Plaintiff Meryem K. filed this vaginal mesh lawsuit in October of last year in Florida federal court, alleging she was implanted with the Obtryx Transobturator Mid-Urethral Sling System (designed and manufactured by Boston Scientific) and J&J/Ethicon’s Prolift vaginal mesh products in May 2007.

These vaginal slings are meant to help patients like Meryem with pelvic organ prolapse and urinary incontinence. However, according to numerous vaginal mesh lawsuits and vaginal mesh class action lawsuits that have been consolidated into a vaginal mesh multidistrict litigation (MDL), thousands of women have experienced pain, injury and other complications because of vaginal sling and transvaginal mesh systems.

At some point after the Obytryx and Prolift vaginal mesh products were installed, Meryem allegedly suffered some type of injury from these medical devices. In this vaginal mesh lawsuit, the plaintiff brings several allegations against Boston Scientific, J&J, and Ethicon, including negligence, design defect, manufacturing defect, failure to warn, breach of express warranty, breach of implied warranty, tolling and fraudulent concealment, and punitive damages.

The Boston Scientific, J&J and Ethicon Vaginal Mesh Lawsuit is Case No. 2:14-cv-26566, in the U.S. District Court for the Southern District of West Virginia.

It is part of the larger Vaginal Mesh MDL known as In re: Boston Scientific Corp. Pelvic Repair System Products Liability Litigation, MDL No. 2326, in the U.S. District Court for the Southern District of West Virginia.

Background on Vaginal Mesh

Vaginal mesh products
 (also known as transvaginal mesh systems or vaginal slings) are medical devices made from porous synthetic or sometimes biological materials. These medical devices are made by a variety of companies and are implanted in a patient’s body to treat pelvic organ prolapse (POP) and urinary incontinence problems (UIP).

At one point in time, vaginal mesh implants were considered safe and effective medical devices by consumers and physicians alike. However, a few years ago vaginal mesh complications and injuries reports began to flood the medical community. As a result, the FDA published a July 2011 vaginal mesh device warning, informing consumers of the possible health dangers and injury risks associated with the use of vaginal or transvaginal mesh implants for POP and UIP.
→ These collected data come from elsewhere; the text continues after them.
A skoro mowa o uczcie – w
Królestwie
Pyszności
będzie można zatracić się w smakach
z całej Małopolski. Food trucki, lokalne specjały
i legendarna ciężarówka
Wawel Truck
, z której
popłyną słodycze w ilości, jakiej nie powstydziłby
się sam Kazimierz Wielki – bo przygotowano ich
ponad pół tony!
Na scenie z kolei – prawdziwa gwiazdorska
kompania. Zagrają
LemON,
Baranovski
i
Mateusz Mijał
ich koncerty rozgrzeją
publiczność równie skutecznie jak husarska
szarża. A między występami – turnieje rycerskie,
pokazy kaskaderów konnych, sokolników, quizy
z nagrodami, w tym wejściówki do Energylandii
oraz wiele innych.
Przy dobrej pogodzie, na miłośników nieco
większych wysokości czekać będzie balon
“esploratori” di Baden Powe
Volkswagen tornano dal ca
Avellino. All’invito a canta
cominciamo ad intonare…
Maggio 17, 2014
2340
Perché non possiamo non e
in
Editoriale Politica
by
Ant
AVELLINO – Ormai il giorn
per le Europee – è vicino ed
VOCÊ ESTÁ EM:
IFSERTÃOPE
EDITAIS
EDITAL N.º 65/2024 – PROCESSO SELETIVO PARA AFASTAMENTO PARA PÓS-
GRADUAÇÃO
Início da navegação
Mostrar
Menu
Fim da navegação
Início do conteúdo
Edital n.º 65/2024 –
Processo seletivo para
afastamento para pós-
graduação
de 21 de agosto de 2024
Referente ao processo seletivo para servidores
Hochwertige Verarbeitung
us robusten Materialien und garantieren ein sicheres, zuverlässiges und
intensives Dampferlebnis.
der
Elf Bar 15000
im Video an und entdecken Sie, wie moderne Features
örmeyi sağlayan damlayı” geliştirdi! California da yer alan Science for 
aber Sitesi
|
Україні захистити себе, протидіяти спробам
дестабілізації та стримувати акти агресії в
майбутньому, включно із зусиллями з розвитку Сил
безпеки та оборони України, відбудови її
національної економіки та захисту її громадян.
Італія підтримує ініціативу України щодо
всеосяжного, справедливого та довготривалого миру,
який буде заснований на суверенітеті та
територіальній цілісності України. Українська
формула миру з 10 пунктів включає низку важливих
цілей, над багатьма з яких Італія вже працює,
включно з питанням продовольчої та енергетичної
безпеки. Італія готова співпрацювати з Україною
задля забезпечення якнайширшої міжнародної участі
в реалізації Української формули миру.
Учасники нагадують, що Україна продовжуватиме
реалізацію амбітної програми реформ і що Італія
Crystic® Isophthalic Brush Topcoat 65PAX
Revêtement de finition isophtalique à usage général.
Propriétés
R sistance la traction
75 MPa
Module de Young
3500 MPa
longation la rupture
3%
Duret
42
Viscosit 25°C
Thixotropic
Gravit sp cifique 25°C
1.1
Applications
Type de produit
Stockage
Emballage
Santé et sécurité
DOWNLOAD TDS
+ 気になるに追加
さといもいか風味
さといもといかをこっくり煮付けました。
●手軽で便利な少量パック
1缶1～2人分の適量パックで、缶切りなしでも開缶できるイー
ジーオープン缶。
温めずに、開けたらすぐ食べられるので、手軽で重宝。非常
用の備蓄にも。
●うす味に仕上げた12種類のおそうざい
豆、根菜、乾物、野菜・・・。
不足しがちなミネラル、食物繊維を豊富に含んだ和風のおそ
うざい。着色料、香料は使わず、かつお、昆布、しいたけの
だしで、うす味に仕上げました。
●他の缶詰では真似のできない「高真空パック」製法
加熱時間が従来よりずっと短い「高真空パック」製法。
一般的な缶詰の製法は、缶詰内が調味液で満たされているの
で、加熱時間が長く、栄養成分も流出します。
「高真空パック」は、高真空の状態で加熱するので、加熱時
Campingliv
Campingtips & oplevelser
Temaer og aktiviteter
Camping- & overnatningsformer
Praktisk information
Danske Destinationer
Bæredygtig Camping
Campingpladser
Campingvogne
Some vaginal mesh side effects consumers may experience include:

• Pain during intercourse
• Urinary issues
• Pelvic organ prolapse
• Scarring in the vaginal area
• Perforated bowels, bladder, and/or blood vessels
• Erosion of mesh into the vagina
• Infection
• Various organ injuries

Many vaginal mesh side effects require additional surgeries and treatments, resulting in more pain, suffering, and financial burden for the women suffering from a defective vaginal mesh implant. Vaginal mesh lawsuits like the one being pursued by Meryem allow injured consumers to receive some compensation for the physical and emotional pain, suffering, and injury allegedly caused by vaginal mesh implants.